The Guardian's Wonders and Blunders features (no relation to the articles of the same name that it ripped off this magazine) featured architect Ron Arad on Monday. He chose as his blunder Ridgemount – a twee, turreted house in Hampstead built for himself by John Seifert. "I think Hansel and Gretel would think twice before venturing here," he sniffed.
But why did he single out this little confection for worst building ever? I seem to recall that a few years back Arad proposed a radically modern, egg-shaped house for a plot of land on the same street. It was thrown out by planners, partly because Seifert mounted a vociferous campaign against it. Now, it seems, Ron has thrown an egg of his own.
For sale: Shakespearean-style stage, as used by Gwyneth Paltrow. Some time ago, developer Fairbriar came up with the wheeze of incorporating the theatre set used for the film Shakespeare in Love into an upmarket residential scheme in London's Islington Green. This unusual mixed-use combination came about because Dame Judi Dench, who appeared in the film, arranged for the solid oak set to be donated to the theatre trust owned by Sally Greene, partner of Fairbriar director Robert Bourne.
The move went down a storm with Islington council, but sadly Fairbriar has abandoned the idea. It seems local theatre groups didn't fancy the idea of using the cramped wooden stage for their productions.
The knights of NIMBY
I hear a group of local residents has used guerrilla tactics to wring concessions out of housebuilder Barratt, which is working on a development in their back yard. Protesters in Chelmsford, Essex, got so hacked off with the lorries thundering past their homes that they used their cars to block the site entrance.
Police were called in to resolve the stand-off, after which Barratt agreed to escort lorries through the estate on foot, and pay window cleaners to wipe off the dust they leave.
Looking after your own
Rumours abound that the American Embassy in London's Grosvenor Square is to be substantially refurbished to make it terror-proof. And not before time; at the moment, the fine square is marred by the temporary fencing and concrete bollards erected in the wake of 11 September. But who might the Yanks call in for this prestige job? A reception at the embassy last week gave a clue: the guest of honour was expat Rick Mather.

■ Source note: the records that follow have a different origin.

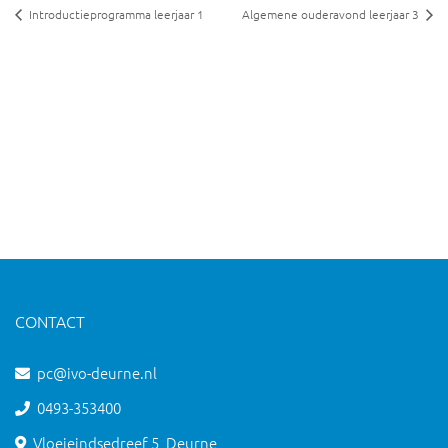
Introductieprogramma leerjaar 1
Algemene ouderavond leerjaar 3
CONTACT
pc@ivo-deurne.nl
0493-353400
Vloeieindsedreef 5, Deurne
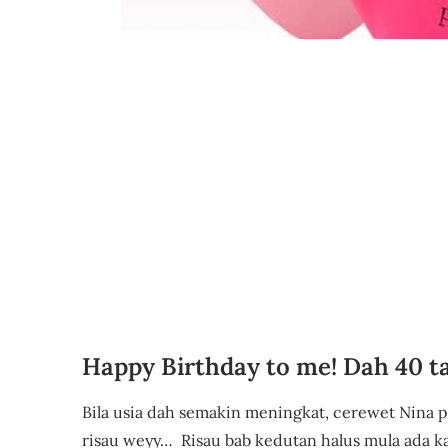
Happy Birthday to me! Dah 40 
Bila usia dah semakin meningkat, cerewet Nina p
risau weyy… Risau bab kedutan halus mula ada k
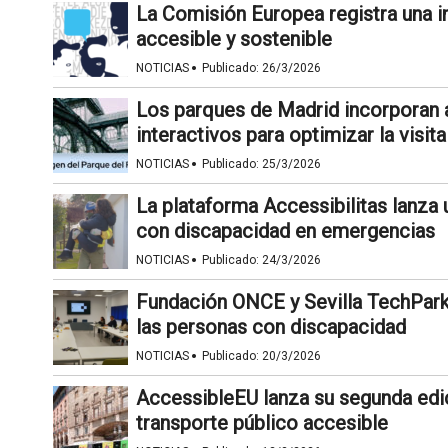
La Comisión Europea registra una in
accesible y sostenible
·
NOTICIAS
Publicado:
26/3/2026
Los parques de Madrid incorporan 
interactivos para optimizar la visita
·
NOTICIAS
Publicado:
25/3/2026
La plataforma Accessibilitas lanza 
con discapacidad en emergencias
·
NOTICIAS
Publicado:
24/3/2026
Fundación ONCE y Sevilla TechPark 
las personas con discapacidad
·
NOTICIAS
Publicado:
20/3/2026
AccessibleEU lanza su segunda edic
transporte público accesible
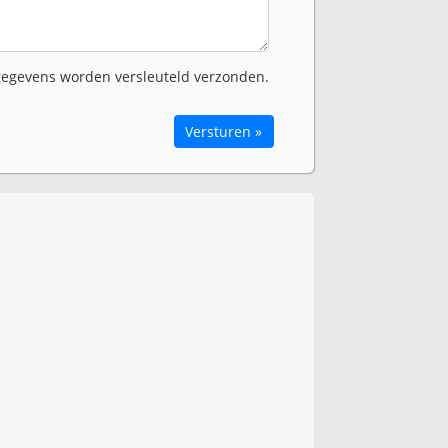
egevens worden versleuteld verzonden.
Versturen »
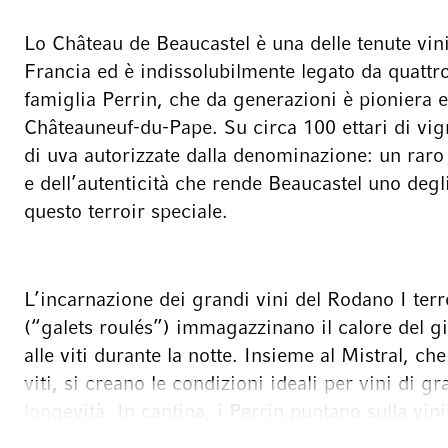
Lo Château de Beaucastel è una delle tenute vin
Francia ed è indissolubilmente legato da quattr
famiglia Perrin, che da generazioni è pioniera e
Châteauneuf-du-Pape. Su circa 100 ettari di vign
di uva autorizzate dalla denominazione: un raro
e dell’autenticità che rende Beaucastel uno degl
questo terroir speciale.
L’incarnazione dei grandi vini del Rodano I terre
(“galets roulés”) immagazzinano il calore del gi
alle viti durante la notte. Insieme al Mistral, che
viti, si creano le condizioni ideali per vini di g
longevità. In cantina, i Perrin puntano sulla vin
macerazione e fermentazione delicata. Particolar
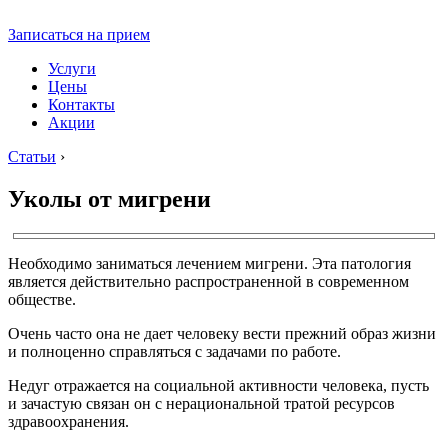
Записаться на прием
Услуги
Цены
Контакты
Акции
Статьи
›
Уколы от мигрени
Необходимо заниматься лечением мигрени. Эта патология
является действительно распространенной в современном
обществе.
Очень часто она не дает человеку вести прежний образ жизни
и полноценно справляться с задачами по работе.
Недуг отражается на социальной активности человека, пусть
и зачастую связан он с нерациональной тратой ресурсов
здравоохранения.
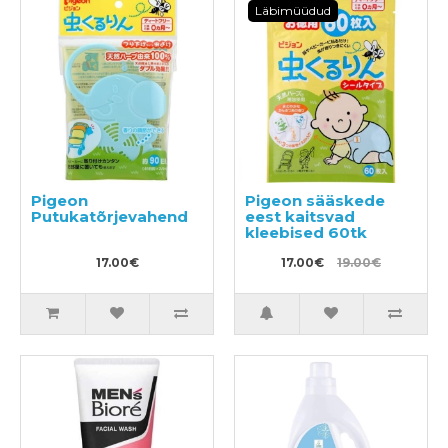
Läbimüüdud
Pigeon
Pigeon sääskede
Putukatõrjevahend
eest kaitsvad
kleebised 60tk
17.00€
17.00€
19.00€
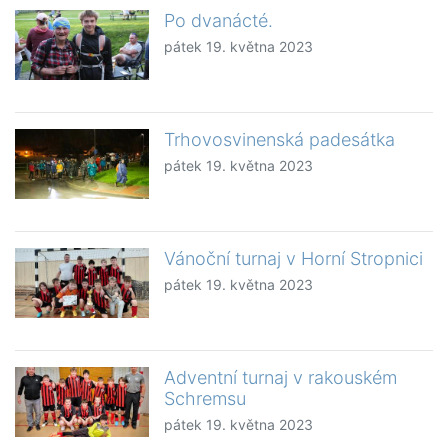
Po dvanácté.
pátek 19. května 2023
Trhovosvinenská padesátka
pátek 19. května 2023
Vánoční turnaj v Horní Stropnici
pátek 19. května 2023
Adventní turnaj v rakouském
Schremsu
pátek 19. května 2023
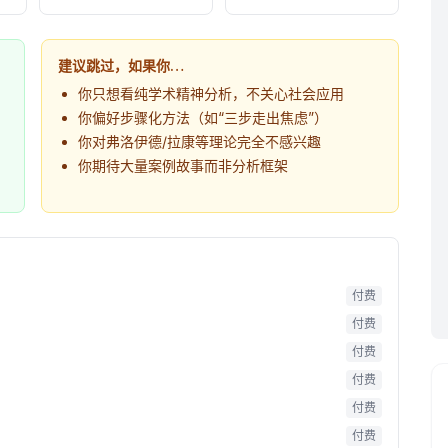
建议跳过，如果你…
你只想看纯学术精神分析，不关心社会应用
你偏好步骤化方法（如“三步走出焦虑”）
你对弗洛伊德/拉康等理论完全不感兴趣
你期待大量案例故事而非分析框架
付费
付费
付费
付费
付费
付费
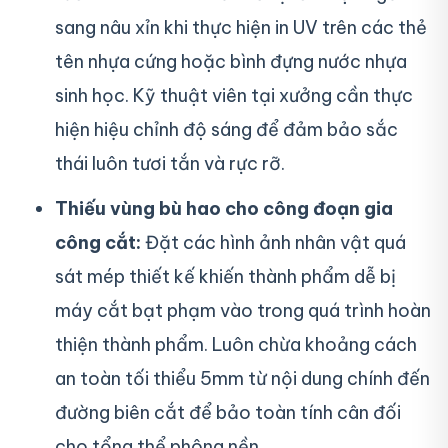
sang nâu xỉn khi thực hiện in UV trên các thẻ
tên nhựa cứng hoặc bình đựng nước nhựa
sinh học. Kỹ thuật viên tại xưởng cần thực
hiện hiệu chỉnh độ sáng để đảm bảo sắc
thái luôn tươi tắn và rực rỡ.
Thiếu vùng bù hao cho công đoạn gia
công cắt:
Đặt các hình ảnh nhân vật quá
sát mép thiết kế khiến thành phẩm dễ bị
máy cắt bạt phạm vào trong quá trình hoàn
thiện thành phẩm. Luôn chừa khoảng cách
an toàn tối thiểu 5mm từ nội dung chính đến
đường biên cắt để bảo toàn tính cân đối
cho tổng thể phông nền.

Just popping to Washington
It was a delight to hear from Ken Yeang the other day. He was kind enough to let me know of an event he's speaking at in Washington on 17 January. But clearly he thinks I am a bit more of a jet-setter than is the case. He said: "Do come if you happen to be visiting the USA at around that time." Just checking the old diary … nope, looks like I'll be stuck in Canning Town.
Where are they now?
Some colleagues of mine clearly have too much time on their hands. Vital research on the old school-chums website Friends Reunited threw up some interesting names. One was inky-fingered scamp William Alsop, former alumnus of Northampton Technical College, who says he practises as an architect and lives in London and Rotterdam. Meanwhile, a certain John Gains from the King Henry VIII school in Coventry claims have a job as the chief executive for something called "John and Company", a construction and services group.
A lively discussion
Hamish McAlpine, son of construction industry magnate Malcolm, hit the headlines this week after a punch-up left him with a broken nose.
The 47-year-old, a film distributor, was set on by American director Larry Clark at a hotel in Soho after a dispute over the 11 September attacks. Clark is reported to have punched Hamish, kicked a table over at the restaurant, jumped at him and started choking him. The attack left the dazzled media man, whose firm Metro Tartan distributes art-house films, nursing a bloodied hooter. The exact nature of the argument is not known, but Hamish later said: "I was not prepared to put up with the presence of a racist man." His assailant has served time in a US maximum security jail and is now attending anger management courses.
Fit for purpose prizes
A Dublin mews terrace by architect de Blacam and Meagher scooped this year's Copper in Architecture Award last week. Fittingly, the winning architect was presented with a large copper plate. This seems a lot more appropriate than the trophy presented to last year's winners, Glas Architects: theirs was made of wood.